→ What is being asked
Copy out the line containing "100 - 120 см — 7 900,00 руб.;" and each line after it, through the last one in the material, exactly as written.

→ Provided material
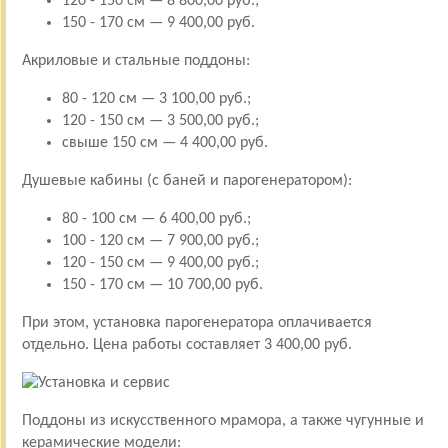
120 - 150 см — 8 800,00 руб.;
150 - 170 см — 9 400,00 руб.
Акриловые и стальные поддоны:
80 - 120 см — 3 100,00 руб.;
120 - 150 см — 3 500,00 руб.;
свыше 150 см — 4 400,00 руб.
Душевые кабины (с баней и парогенератором):
80 - 100 см — 6 400,00 руб.;
100 - 120 см — 7 900,00 руб.;
120 - 150 см — 9 400,00 руб.;
150 - 170 см — 10 700,00 руб.
При этом, установка парогенератора оплачивается
отдельно. Цена работы составляет 3 400,00 руб.
Поддоны из искусственного мрамора, а также чугунные и
керамические модели:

→ Result of the exercise
100 - 120 см — 7 900,00 руб.;
120 - 150 см — 9 400,00 руб.;
150 - 170 см — 10 700,00 руб.
При этом, установка парогенератора оплачивается
отдельно. Цена работы составляет 3 400,00 руб.
Поддоны из искусственного мрамора, а также чугунные и
керамические модели:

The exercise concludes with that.